Her engellinin savunmasız olmadığının, tercih edildiği takdirde masumiyetten uzaklaşabileceğinin altını çizmek istedim. Kitabımda da söylediğim gibi; hiçbir fiziki engel, gerektiğinde masumiyetin sınırlarını aşmaya engel değildir. Bu bağlamda engelliler ile alay eden insanların, en azından artık birkaç defa düşünmesi gerektiği vurgulanmış oluyor. Herkes gibi engellilerinde bir sabrı var.
Yeni çalışmalarınızdan bahseder misiniz?
Engel ve Nefret’in yapım aşamaları tamamlandığında devam kitabının kurgusunu düşünmeye başladım. Editörümde devam kitabını mutlaka çıkartmam gerektiğinden söz edince çok geçmeden işe koyuldum ve 08.11.2021 tarihinde sayfaya ilk çeltiği attım. Kırk gün süren yazım aşamasının ardından 28.12.2021 tarihinde devam kitabımı da tamamladım. Tabii, tamamlamış olsam dahi piyasaya sürmek için henüz zamanı var. Birinci kitabı izleyeceğiz önce. Okurlar ne yorum yapıyor, satışlar ne durumda vesaire gibi…
Covid 19 salgını sizi nasıl etkiledi?
Bir müzisyen olarak olumsuz etkilendim elbette.

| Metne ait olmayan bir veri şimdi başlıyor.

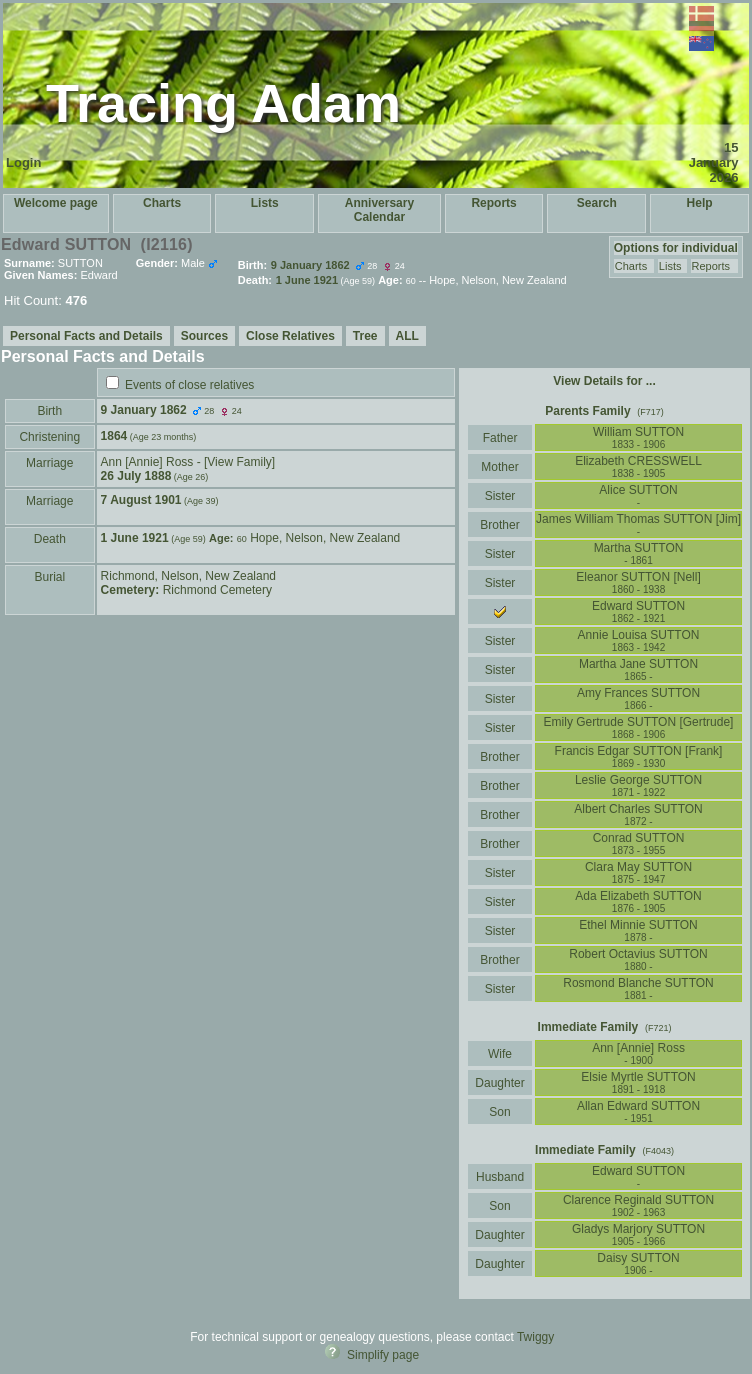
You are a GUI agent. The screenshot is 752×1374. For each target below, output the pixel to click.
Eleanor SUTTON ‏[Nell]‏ (638, 582)
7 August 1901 (141, 500)
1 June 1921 (135, 538)
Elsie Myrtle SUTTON (638, 1082)
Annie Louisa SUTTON (639, 640)
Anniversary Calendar (379, 210)
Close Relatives (290, 336)
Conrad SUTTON (639, 843)
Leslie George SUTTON (638, 785)
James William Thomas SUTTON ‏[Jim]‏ (638, 524)
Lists (265, 203)
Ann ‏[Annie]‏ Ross (147, 462)
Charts (162, 203)
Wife (500, 1054)
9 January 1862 (144, 410)
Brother (499, 525)
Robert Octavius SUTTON (638, 959)
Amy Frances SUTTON (638, 698)
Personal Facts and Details (86, 336)
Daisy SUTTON (638, 1263)
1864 (114, 436)
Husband (500, 1177)
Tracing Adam (223, 103)
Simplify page (383, 1355)
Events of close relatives (189, 385)
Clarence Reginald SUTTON (638, 1205)
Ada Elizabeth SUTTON (638, 901)
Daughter (500, 1083)
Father (499, 438)
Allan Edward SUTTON (638, 1111)
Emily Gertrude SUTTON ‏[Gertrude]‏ (639, 727)
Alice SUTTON (638, 495)
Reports (493, 203)
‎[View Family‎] (239, 462)
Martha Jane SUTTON (638, 669)
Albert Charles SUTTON (638, 814)
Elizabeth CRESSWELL (638, 466)
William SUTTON (638, 437)
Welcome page (56, 203)
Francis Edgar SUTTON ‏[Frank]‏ (639, 756)
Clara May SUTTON (638, 872)
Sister (500, 496)
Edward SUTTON (638, 1176)
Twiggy (535, 1337)
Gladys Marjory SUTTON (638, 1234)
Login (23, 162)
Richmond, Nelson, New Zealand (188, 576)
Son (500, 1112)
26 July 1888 (136, 476)
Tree (365, 336)
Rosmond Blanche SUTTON (638, 988)
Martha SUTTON (639, 553)
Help (700, 203)
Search (597, 203)
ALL (407, 336)
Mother (500, 467)
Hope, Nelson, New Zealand (325, 538)
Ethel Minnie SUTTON (638, 930)
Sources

Yer aldığım müzik grubuyla birlikte geniş çaplı hayallerimiz vardı. Büyük bir konser verecektik ve bu konserden 2 gün önce iptal olduğu haberini aldık. 2020’nin mart ayıydı. Yani salgının, ülkemizde büyük rol oynamaya başladığı zamanlar… Ailesine ekmek götüremediği veya yalnızca kendine bakamadığı için hayatını kaybeden sanatçı dostlarımız oldu birçok dalda. Sadece ben değil, hepimiz olumsuz etkilendik maddi ve manevi anlamda ama şöyle düşünün: En karanlık gecelerin ardından en parlak yıldızlar belirir gökyüzünde. Bulutların dağılmasını metanet ile bekleyin ve yaşamaktan asla vazgeçmeyin.